Crichton, now 20, spent the next few months sitting around the house, unemployed and directionless – like a lot of young people of her generation. In recent years, the unemployment rate for Americans in their late teens and early twenties has been two to three times that of older workers. It’s especially hard for young people, like her, without college degrees.
“There’s at least 15,000 young people (ages 18 to 24) in the Puget Sound area that do not have jobs and are not in school, which is an astounding number,” said Lisa Chin, executive director of Year Up Puget Sound.
Year Up is a year-long career training program for low-income young people of color who lack four-year degrees.
For Crichton, discovering Year Up was the start of a new dream.
There was just one problem: it focused on technology, which Crichton used – but didn’t really understand.
“I was really scared to do Year Up because I really didn’t know anything," she said. "But day two, day three of Year Up, we’re already taking apart a computer, looking at the components, putting it back together. And for us to be doing that day two and having that basic knowledge – it’s amazing.”
Year Up’s programs in Seattle and 10 other cities nationwide offer 18-to-24-year-olds six months of paid job-skills training, followed by a six-month corporate internship doing anything from testing video games to customer service.

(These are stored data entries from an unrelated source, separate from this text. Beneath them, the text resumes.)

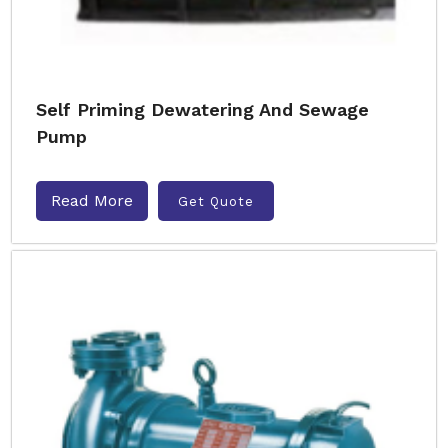
Self Priming Dewatering And Sewage
Pump
Read More
Get Quote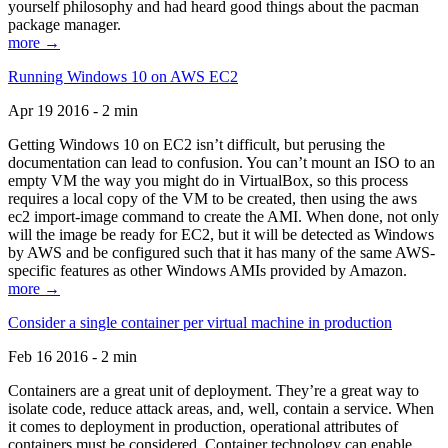
yourself philosophy and had heard good things about the pacman
package manager.
more →
Running Windows 10 on AWS EC2
Apr 19 2016 - 2 min
Getting Windows 10 on EC2 isn’t difficult, but perusing the
documentation can lead to confusion. You can’t mount an ISO to an
empty VM the way you might do in VirtualBox, so this process
requires a local copy of the VM to be created, then using the aws
ec2 import-image command to create the AMI. When done, not only
will the image be ready for EC2, but it will be detected as Windows
by AWS and be configured such that it has many of the same AWS-
specific features as other Windows AMIs provided by Amazon.
more →
Consider a single container per virtual machine in production
Feb 16 2016 - 2 min
Containers are a great unit of deployment. They’re a great way to
isolate code, reduce attack areas, and, well, contain a service. When
it comes to deployment in production, operational attributes of
containers must be considered. Container technology can enable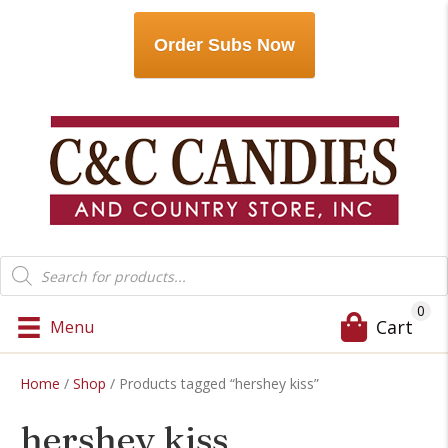
Order Subs Now
Products
search
0
Cart
Menu
Home
/
Shop
/ Products tagged “hershey kiss”
hershey kiss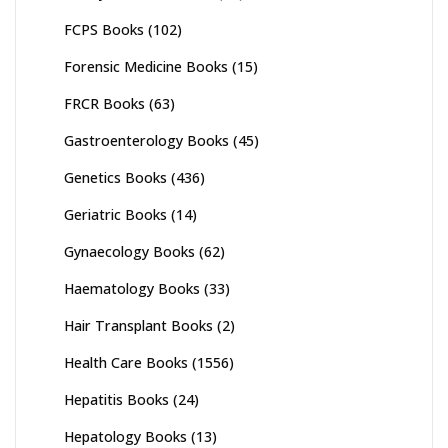
FCPS Books
(102)
Forensic Medicine Books
(15)
FRCR Books
(63)
Gastroenterology Books
(45)
Genetics Books
(436)
Geriatric Books
(14)
Gynaecology Books
(62)
Haematology Books
(33)
Hair Transplant Books
(2)
Health Care Books
(1556)
Hepatitis Books
(24)
Hepatology Books
(13)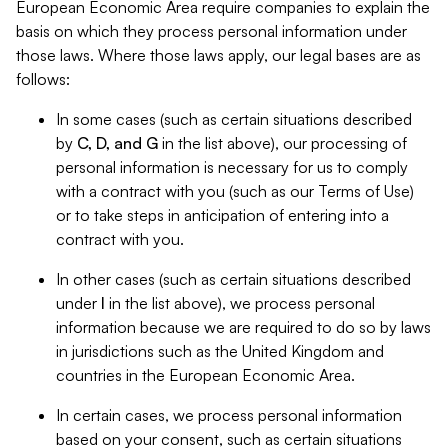
European Economic Area require companies to explain the
basis on which they process personal information under
those laws. Where those laws apply, our legal bases are as
follows:
In some cases (such as certain situations described
by
C, D, and G
in the list above), our processing of
personal information is necessary for us to comply
with a contract with you (such as our Terms of Use)
or to take steps in anticipation of entering into a
contract with you.
In other cases (such as certain situations described
under
I
in the list above), we process personal
information because we are required to do so by laws
in jurisdictions such as the United Kingdom and
countries in the European Economic Area.
In certain cases, we process personal information
based on your consent, such as certain situations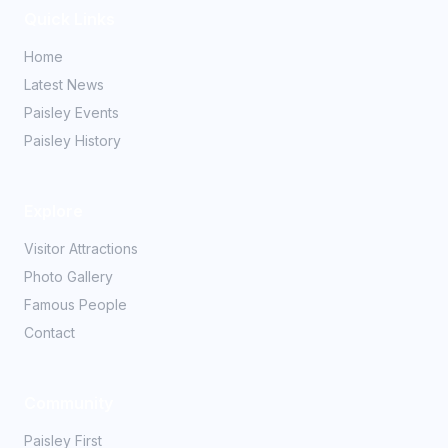
Quick Links
Home
Latest News
Paisley Events
Paisley History
Explore
Visitor Attractions
Photo Gallery
Famous People
Contact
Community
Paisley First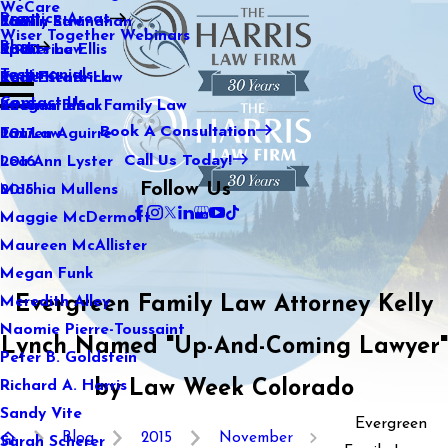
WeCare
Practice Areas
Kaitlin Stranahan
Family Law
2021
Wiser Together Webinars
Blog
Katherine Ellis
Sports Law
2020
Testimonials
Katie Kendrick
Real Estate Law
2019
Contact Us
Keegan Black
International Family Law
2018
Book A Consultation
Lauren Aguirre
Tax Law
2017
Call Us Today!
Lea Ann Lyster
2016
Follow Us
Machia Mullens
2015
Maggie McDermott
Maureen McAllister
Megan Funk
Evergreen Family Law Attorney Kelly
Meredith Alley
Naomie Pierre-Toussaint
Lynch Named "Up-And-Coming Lawyer"
Peter B. Goldstein
by Law Week Colorado
Richard A. Harris
Sandy Vite
Evergreen
Blog
2015
November
Sarah Scherer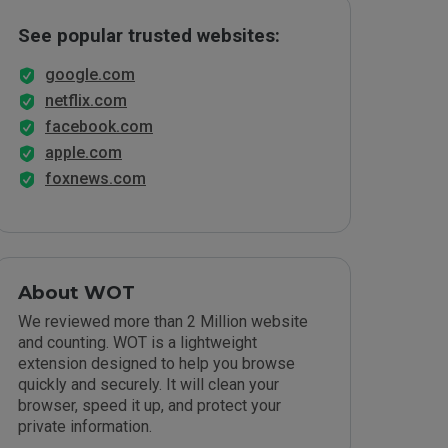
See popular trusted websites:
google.com
netflix.com
facebook.com
apple.com
foxnews.com
About WOT
We reviewed more than 2 Million website
and counting. WOT is a lightweight
extension designed to help you browse
quickly and securely. It will clean your
browser, speed it up, and protect your
private information.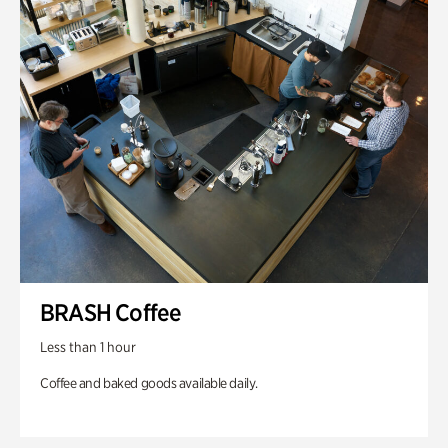
BRASH Coffee
Less than 1 hour
Coffee and baked goods available daily.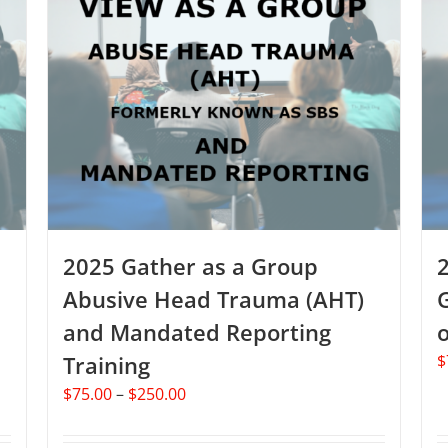
2025 Gather as a Group
Abusive Head Trauma (AHT)
and Mandated Reporting
o
Training
$
Price
$
75.00
–
$
250.00
range:
$75.00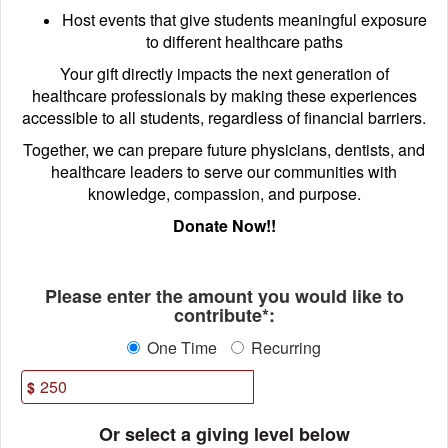
Host events that give students meaningful exposure
to different healthcare paths
Your gift directly impacts the next generation of
healthcare professionals by making these experiences
accessible to all students, regardless of financial barriers.
Together, we can prepare future physicians, dentists, and
healthcare leaders to serve our communities with
knowledge, compassion, and purpose.
Donate Now!!
Fields marked with an asterisk * ar
Please enter the amount you would like to
contribute*:
One Time
Recurring
$
Or select a giving level below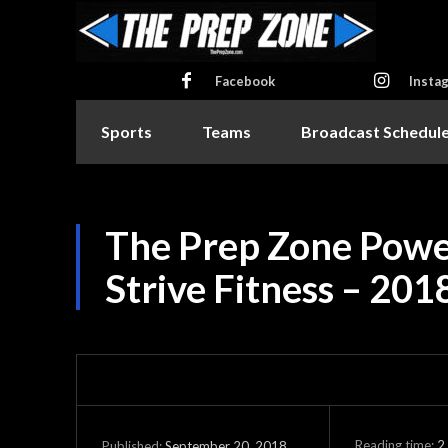
Facebook
Insta
Sports
Teams
Broadcast Schedul
The Prep Zone Powe
Strive Fitness – 201
Reading time:
2
September 20, 2018
Published:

The program focuses on career skills that can land participants jobs that pay at least $15 an hour after one year of training.
Crichton’s internship includes software quality control and work on the IT help desk at the Washington Federal bank headquarters in Seattle.

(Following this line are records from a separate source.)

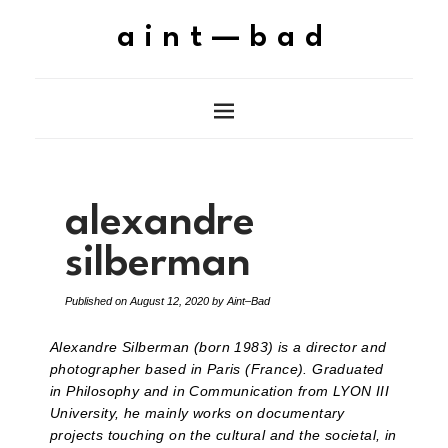
aint—bad
alexandre
silberman
Published on
August 12, 2020
by
Aint–Bad
Alexandre Silberman (born 1983) is a director and
photographer based in Paris (France). Graduated
in Philosophy and in Communication from LYON III
University, he mainly works on documentary
projects touching on the cultural and the societal, in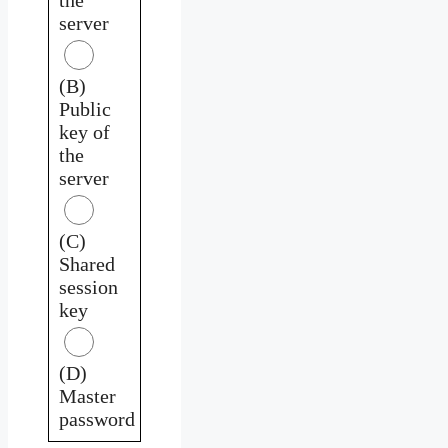
server
(B)
Public
key of
the
server
(C)
Shared
session
key
(D)
Master
password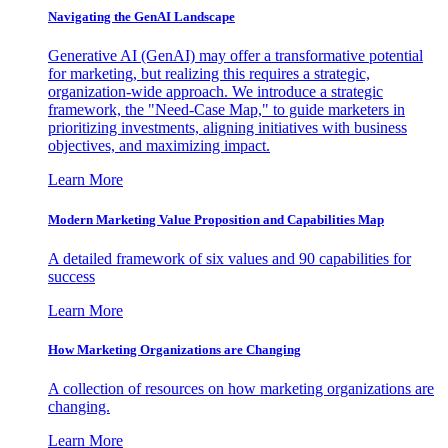
Navigating the GenAI Landscape
Generative AI (GenAI) may offer a transformative potential
for marketing, but realizing this requires a strategic,
organization-wide approach. We introduce a strategic
framework, the "Need-Case Map," to guide marketers in
prioritizing investments, aligning initiatives with business
objectives, and maximizing impact.
Learn More
Modern Marketing Value Proposition and Capabilities Map
A detailed framework of six values and 90 capabilities for
success
Learn More
How Marketing Organizations are Changing
A collection of resources on how marketing organizations are
changing.
Learn More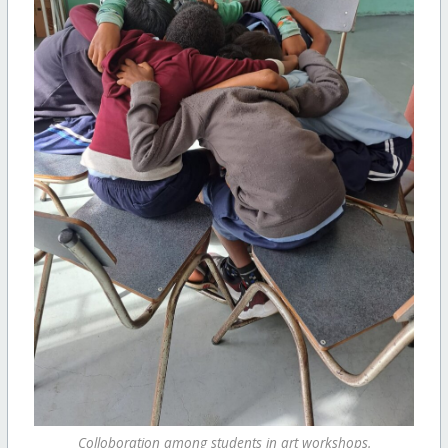
Colloboration among students in art workshops.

She's so thrilled to be working she shows up before her shift is supposed to start at 8:30 in the morning. "I actually come in around 7 or 8 a.m.," she said. "We only have to be here eight hours a day, but I always stay until 5. If there’s work to do, then I’m happy to do it. I love to do the work.”
The work involves all kinds of computer problems Crichton couldn’t have solved a year ago.
She goes down a list of tickets she recently resolved from bank branches all around the country: “Computer black screen, computer died, computer monitor request – we get a lot of those.”
But perhaps more valuable for Crichton’s career – she’s learned that she gets excited about the kind of work that many people can’t stand.
“I love paperwork," she said. "I just love being busy and paperwork is something that takes a lot of time. And Excel as well.”
That doesn't surprise Year Up's Chin.
“We like to say that we really don’t give them anything in this program," she said. "They bring it all themselves and we help them reveal what it is.” Chin said the program gets 10 applicants for every available seat.
For a lot of young people, a four-year degree is just not a realistic short-term goal, she said. They need something that pays the bills as soon as possible. And that takes skill.
“We teach what we call the hard skills: what the elements on your computer are called,” said Chin, "and the harder skills, which are, ‘Now, how do I talk to somebody?’”
Nationwide, 85 percent of graduates are working or in school full-time four months after completing the program.
At Washington Federal, help desk supervisor Pat Harding said the three Year Up interns they’ve had have hit the ground running.
“The turnaround time, I would say for them, is a lot less than it would be for someone we’d just hire off the streets." Harding said. "They teach them also not just computer stuff, but also how to interact, and talk, and be productive, and give input."
Companies like Washington Federal pay Year Up $23,000 per intern.
It’s an investment in the community, but also their businesses.
Harding said they hired their last Year Up intern full-time.